Sales of $585.2 million in the quarter compared to company guidance in the range of $585 million to $595 million. Adjusted EBITDA of $143.0 million was ahead of guidance of $136.0 million.
Bahram Akradi, founder, chairman and CEO, stated: “I am very appreciative of our team and the milestones we achieved this quarter. We generated record levels of revenue and Adjusted EBITDA, and our trailing 12-month Adjusted EBITDA surpassed $500 million for the first time in our history. Our investments in programming are working to increase member engagement at our clubs with average member visits up 24 percent versus 2019. As we look to next year, we expect to be free cash flow positive after all capital investment including new club growth by the middle of 2024, two years earlier than originally anticipated. With expectations for continued Adjusted EBITDA growth and significant asset-light opportunities, we expect to fund our targeted growth in 2024 and beyond with internally generated cash flow.
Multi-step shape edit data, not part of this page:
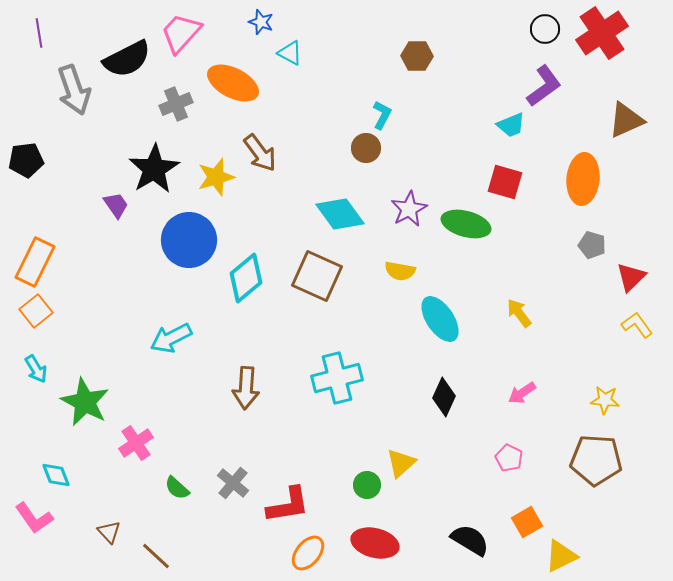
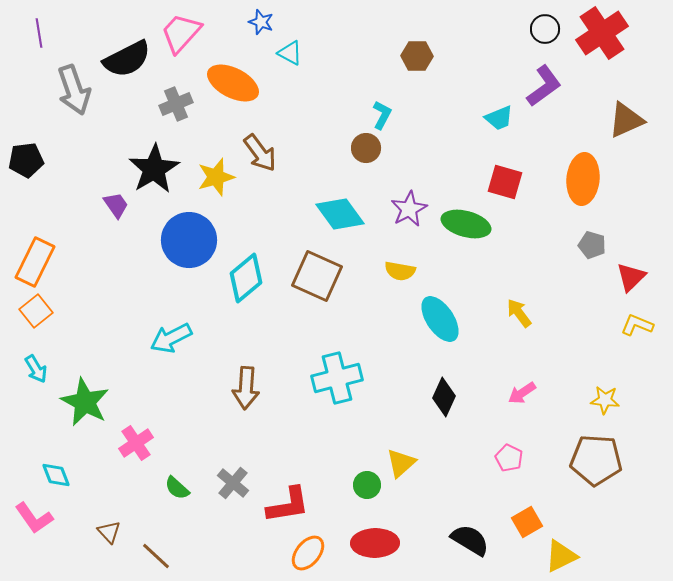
cyan trapezoid at (511, 125): moved 12 px left, 7 px up
yellow L-shape at (637, 325): rotated 32 degrees counterclockwise
red ellipse at (375, 543): rotated 15 degrees counterclockwise
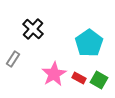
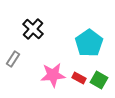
pink star: moved 1 px left, 1 px down; rotated 25 degrees clockwise
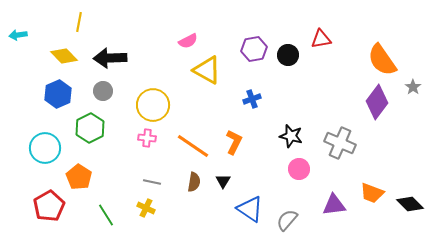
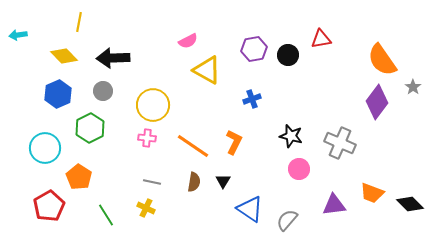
black arrow: moved 3 px right
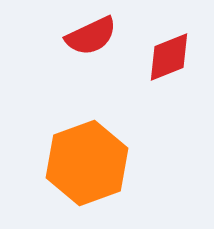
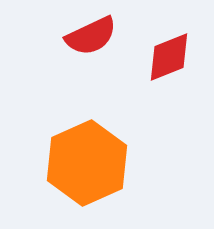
orange hexagon: rotated 4 degrees counterclockwise
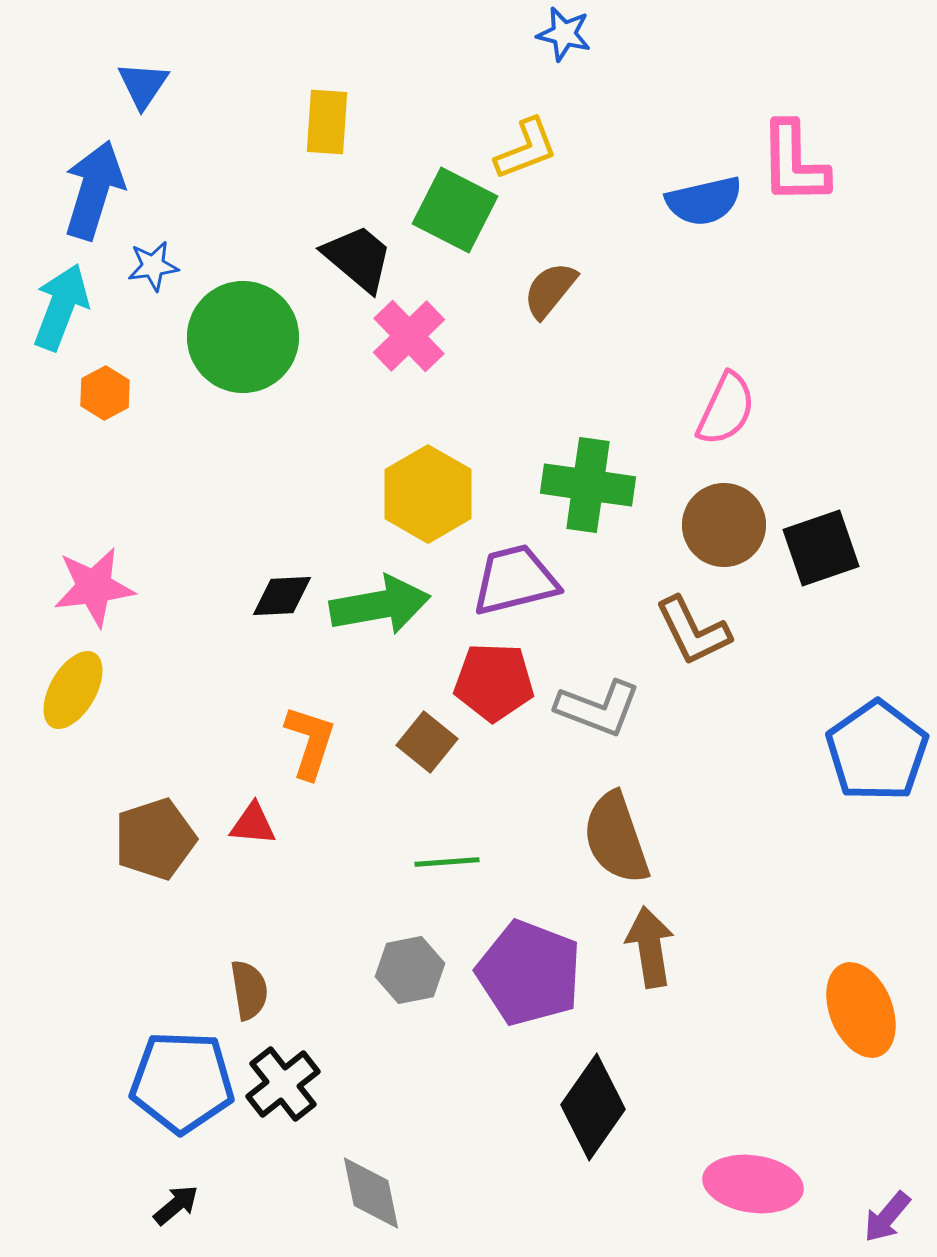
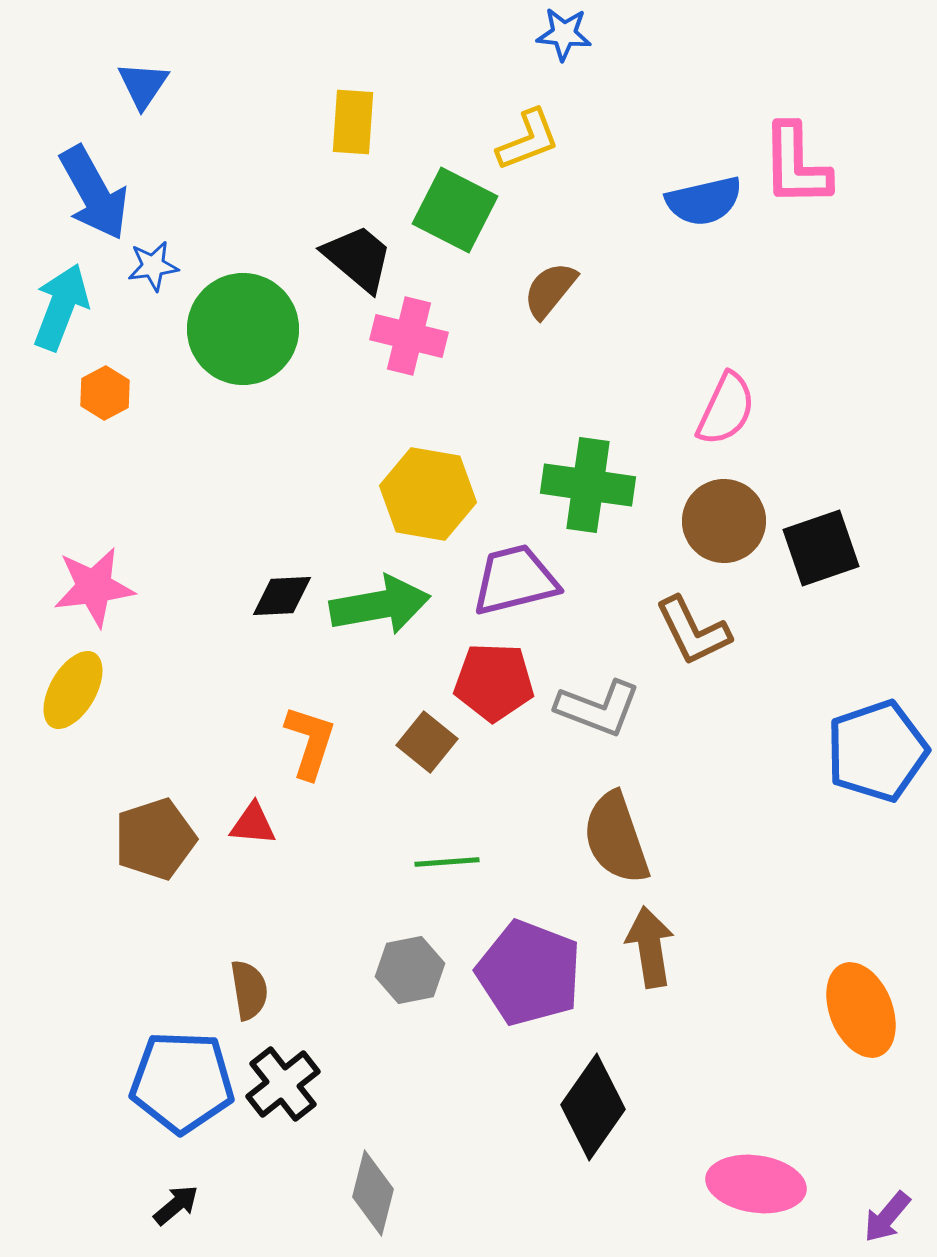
blue star at (564, 34): rotated 8 degrees counterclockwise
yellow rectangle at (327, 122): moved 26 px right
yellow L-shape at (526, 149): moved 2 px right, 9 px up
pink L-shape at (794, 163): moved 2 px right, 2 px down
blue arrow at (94, 190): moved 3 px down; rotated 134 degrees clockwise
pink cross at (409, 336): rotated 32 degrees counterclockwise
green circle at (243, 337): moved 8 px up
yellow hexagon at (428, 494): rotated 20 degrees counterclockwise
brown circle at (724, 525): moved 4 px up
blue pentagon at (877, 751): rotated 16 degrees clockwise
pink ellipse at (753, 1184): moved 3 px right
gray diamond at (371, 1193): moved 2 px right; rotated 26 degrees clockwise
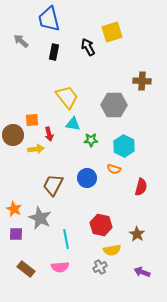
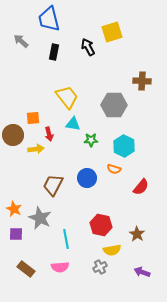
orange square: moved 1 px right, 2 px up
red semicircle: rotated 24 degrees clockwise
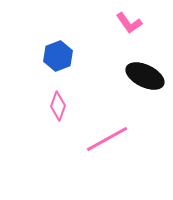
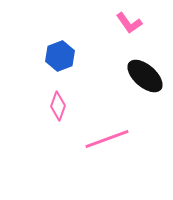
blue hexagon: moved 2 px right
black ellipse: rotated 15 degrees clockwise
pink line: rotated 9 degrees clockwise
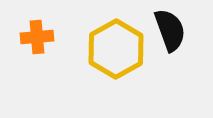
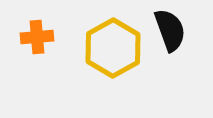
yellow hexagon: moved 3 px left, 1 px up
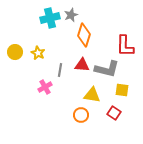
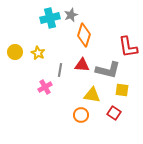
red L-shape: moved 3 px right, 1 px down; rotated 10 degrees counterclockwise
gray L-shape: moved 1 px right, 1 px down
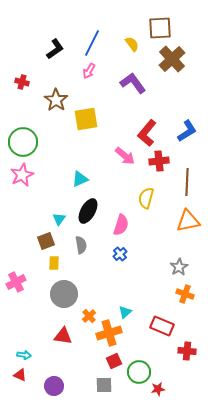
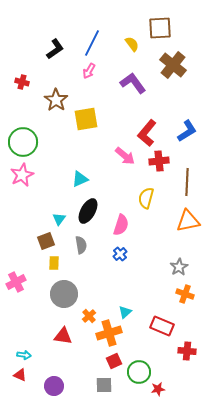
brown cross at (172, 59): moved 1 px right, 6 px down; rotated 8 degrees counterclockwise
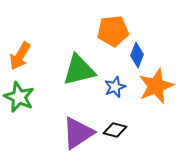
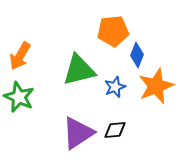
black diamond: rotated 20 degrees counterclockwise
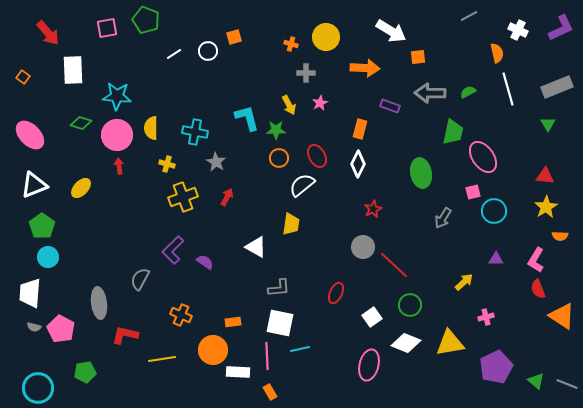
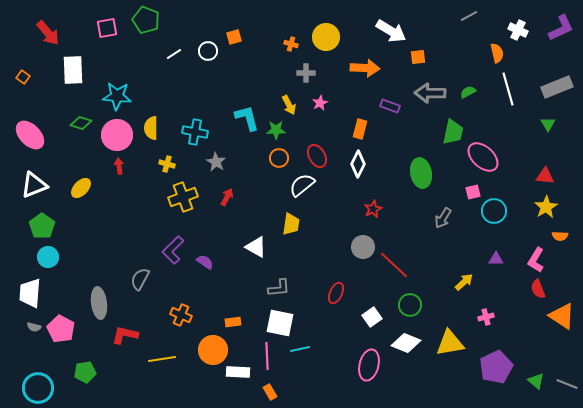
pink ellipse at (483, 157): rotated 12 degrees counterclockwise
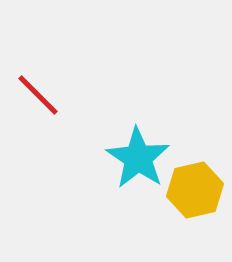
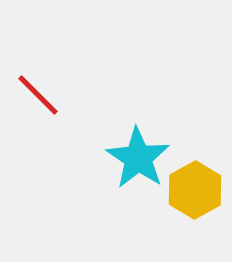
yellow hexagon: rotated 16 degrees counterclockwise
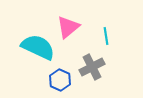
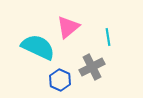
cyan line: moved 2 px right, 1 px down
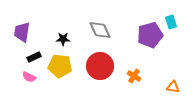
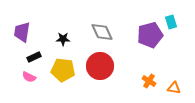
gray diamond: moved 2 px right, 2 px down
yellow pentagon: moved 3 px right, 4 px down
orange cross: moved 15 px right, 5 px down
orange triangle: moved 1 px right, 1 px down
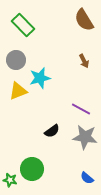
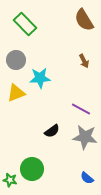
green rectangle: moved 2 px right, 1 px up
cyan star: rotated 10 degrees clockwise
yellow triangle: moved 2 px left, 2 px down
We are well positioned for continued success.”
Third Quarter 2023 Information
- Revenue increased 17.9 percent to $585.2 million due to continued strong growth in membership dues and in-center revenue.
- Center memberships increased by 55,602, or 7.6 percent, when compared to the prior year third quarter, and decreased consistently with seasonality expectations by approximately 5,900 from the second quarter to 784,331.
- Total subscriptions, which include center memberships and our digital on-hold memberships, increased 7.0 percent from the prior year third quarter to 830,039.
- Center operations expenses increased 8.2 percent to $319.4 million primarily due to increased operating costs related to our new and ramping centers as well as growth in memberships and in-center business revenue.
- General, administrative and marketing expenses decreased 9.5 percent to $51.7 million primarily due to reduced center support overhead, advertising and marketing and cash incentive compensation expenses, partially offset by higher share-based compensation expense.
- Net income declined $16.8 million to $7.9 million, primarily due to gain from sale-leasebacks of $48.6 million in the prior year period and a loss from a sale-leaseback transaction in the current year period of $12.7 million, partially offset by improved business performance in the current year period.
- Adjusted net income increased $38.2 million to $26.7 million.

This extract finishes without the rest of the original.